These are the ramblings of a self-described wheat, grain and gluten-free “gourmet girl” that loves to cook and eat good food. I love creating and sharing recipes and photographing “beautiful food”. In July 2012, I eliminated wheat, grains and added sugar from my diet and rediscovered real, whole fresh foods again and effortlessly lost 65+ pounds. Join me in my wheat, grain and gluten-free journey. See how easy it is to enjoy grain free gourmet, one meal at a time! Welcome to my blog. Enjoy!
This evening I decided to make my Low Carb Pizza recipe (made with flax meal); but instead of making the full recipe, I made 1/3 of it "for one". It is still more pizza than I can eat at one sitting, but I get to have leftovers for lunch for a day or two...which is a good thing. I reduced my recipe to make it on a smaller scale (it makes one 10" pizza). I decided that last night's mini Caprese salads were so good that I would stick with that theme for my pizza tonight. So, I made myself a "Mini Caprese Pizza". I put a very thin layer of sauce on my baked crust, added fresh diced cherry tomatoes, diced fresh mozzarella and then drizzled a little extra virgin olive oil on top and popped it back in the oven to heat up and melt the cheese for about 6-7 minutes. When it came out of the oven, I sprinkled freshly torn basil on top....and "Voila"...Caprese Pizza! Check out a few photos as well as the reduced size crust recipe below. Enjoy!
Low Carb Pizza (for one)
1/2 cup flax seed meal (I used organic golden flax which has a milder taste)
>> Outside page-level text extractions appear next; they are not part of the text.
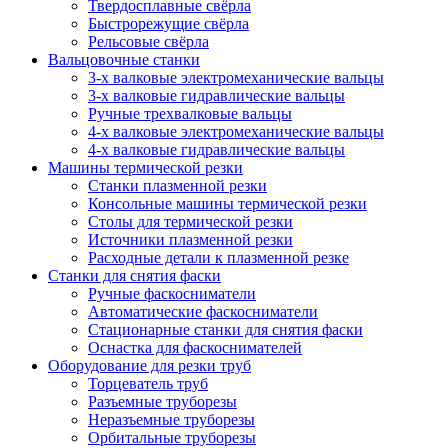
Твердосплавные свёрла
Быстрорежущие свёрла
Рельсовые свёрла
Вальцовочные станки
3-х валковые электромеханические вальцы
3-х валковые гидравлические вальцы
Ручные трехвалковые вальцы
4-х валковые электромеханические вальцы
4-х валковые гидравлические вальцы
Машины термической резки
Станки плазменной резки
Консольные машины термической резки
Столы для термической резки
Источники плазменной резки
Расходные детали к плазменной резке
Станки для снятия фаски
Ручные фаскосниматели
Автоматические фаскосниматели
Стационарные станки для снятия фаски
Оснастка для фаскоснимателей
Оборудование для резки труб
Торцеватель труб
Разъемные труборезы
Неразъемные труборезы
Орбитальные труборезы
2/3 teaspoon baking powder (aluminum
1/2 teaspoon dried oregano (or Italian seasoning)
Pinch ofsalt, more or less to taste
2 tablespoons Parmesan cheese, shredded
1 egg (or 1/4 cup egg substitute such as
1 tablespoon olive oil
2 tablespoons PLUS 2 teaspoons water
Preheat oven to 425 degrees. Mix dry ingredients together; add wet
ingredients and mix well.
Let the dough sit for about 5
minutes to thicken. Spread dough on a lightly oiled large round pizza pan or
on a cookie sheet with greased parchment paper (I used Reynolds non-stick foil,
lightly brushed with olive oil and pressed the dough out with a rubber spatula so it wouldn't stick). Bake for 15-20 minutes or until cooked through (check it after
15 minutes and take out if it looks and feels done).
Add sauce, cheese, pre-cooked toppings and place back into the oven for 5-10 minutes to melt the
cheese. If desired, run under the broiler for a few minutes to lightly brown the toppings and cheese (be careful not to burn it).